けれども、酒を麻薬に非ず、料理の一種と思ったら、大マチガイですよ。
 酒は、うまいもんじゃないです。僕はどんなウイスキーでもコニャックでも、イキを殺して、ようやく呑み下しているのだ。酔っ払うために、のんでいるです。酔うと、ねむれます。これも効用のひとつ。
 然し、酒をのむと、否、酔っ払うと、忘れます。いや、別の人間に誕生します。もしも、自分というものが、忘れる必要がなかったら、何も、こんなものを、私はのみたくない。
 自分を忘れたい、ウソつけ。忘れたきゃ、年中、酒をのんで、酔い通せ。これをデカダンと称す。屁理窟を云ってはならぬ。

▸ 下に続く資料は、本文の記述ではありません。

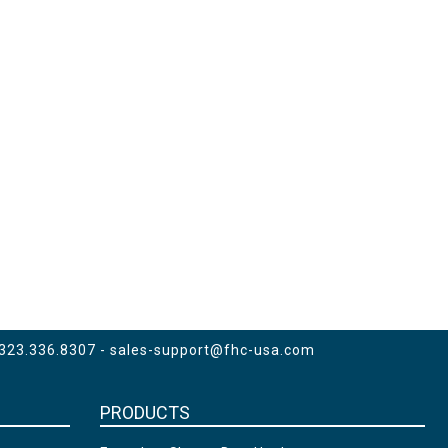
 323.336.8307 -
sales-support@fhc-usa.com
PRODUCTS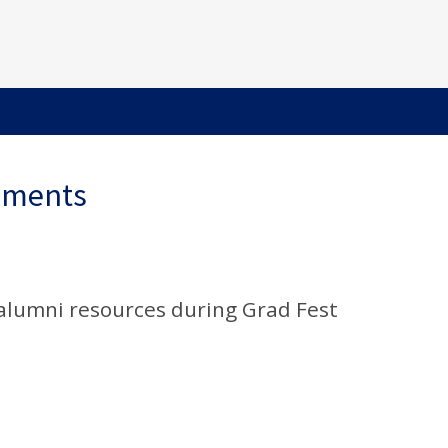
ements
alumni resources during Grad Fest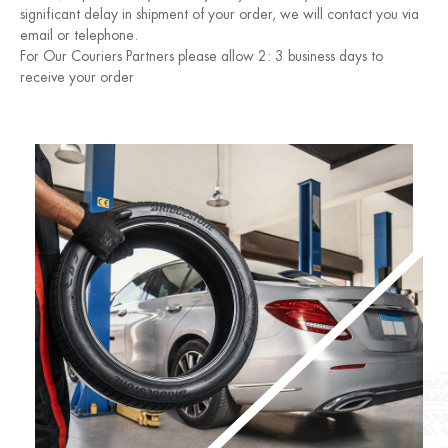
significant delay in shipment of your order, we will contact you via
email or telephone.
For Our Couriers Partners please allow 2: 3 business days to
receive your order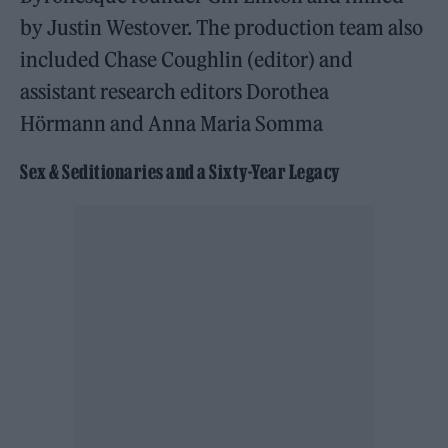
by Justin Westover. The production team also
included Chase Coughlin (editor) and
assistant research editors Dorothea
Hörmann and Anna Maria Somma
Sex & Seditionaries and a Sixty-Year Legacy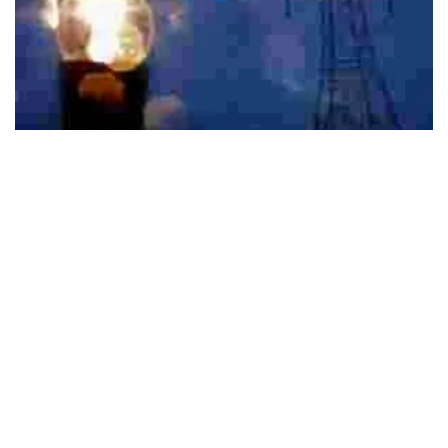
495
SHARES
The four eMasters include programs in Communication
Systems, Cybersecurity, Power Sector Regulation,
Economics & Management, and Commodity Markets &
Risk Management
The Indian Institute of Technology Kanpur (IIT Kanpur) has
announced the launch of four new e-Masters programs
completely online and help upskilling of working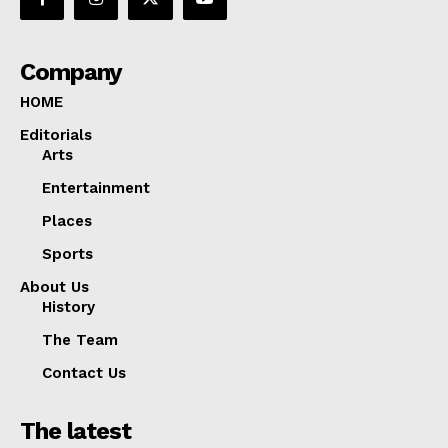
Company
HOME
Editorials
Arts
Entertainment
Places
Sports
About Us
History
The Team
Contact Us
The latest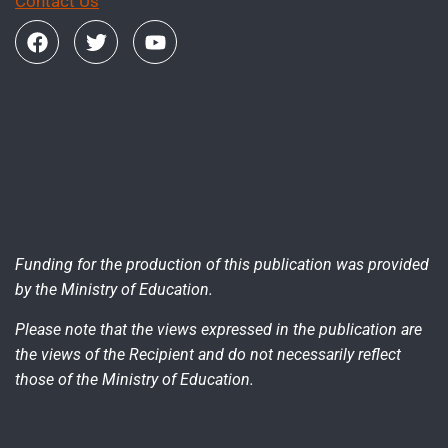
Contact Us
Funding for the production of this publication was provided
by the Ministry of Education.
Please note that the views expressed in the publication are
the views of the Recipient and do not necessarily reflect
those of the Ministry of Education.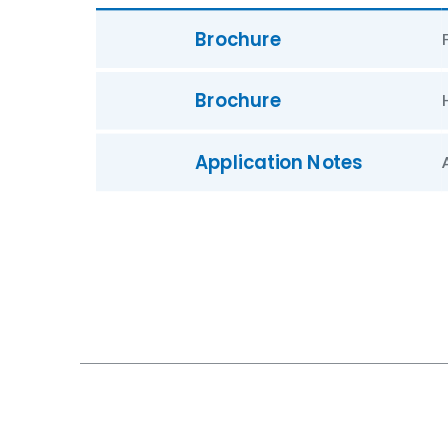
Brochure
Brochure
Application Notes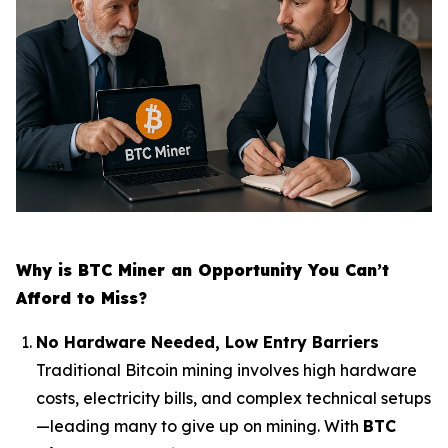
Why is BTC Miner an Opportunity You Can’t
Afford to Miss?
No Hardware Needed, Low Entry Barriers
Traditional Bitcoin mining involves high hardware
costs, electricity bills, and complex technical setups
—leading many to give up on mining. With
BTC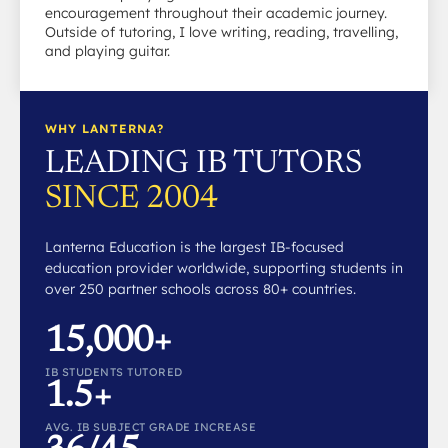
encouragement throughout their academic journey.
Outside of tutoring, I love writing, reading, travelling,
and playing guitar.
WHY LANTERNA?
LEADING IB TUTORS
SINCE 2004
Lanterna Education is the largest IB-focused
education provider worldwide, supporting students in
over 250 partner schools across 80+ countries.
15,000+
IB STUDENTS TUTORED
1.5+
AVG. IB SUBJECT GRADE INCREASE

 私は生きているのだぜ。さっきも言う通り、人生五十年、タカが知れてらア、そう言うのが、あんまり易しいから、そう言いたくないと言ってるじゃないか。幼稚でも、青くさくても、泥くさくても、なんとか生きているアカシを立てようと心がけているのだ。年中酔い通すぐらいなら、死んでらい。
 一時的に自分を忘れられるということは、これは魅力あることですよ。たしかに、これは、現実的に偉大なる魔術です。むかしは、金五十銭、ギザギザ一枚にぎると、新橋の駅前で、コップ酒五杯のんで、魔術がつかえた。ちかごろは、魔法をつかうのは、容易なことじゃ、ないですよ。太宰は、魔法つかいに失格せずに、人間に失格したです。と、思いこみ遊ばしたです。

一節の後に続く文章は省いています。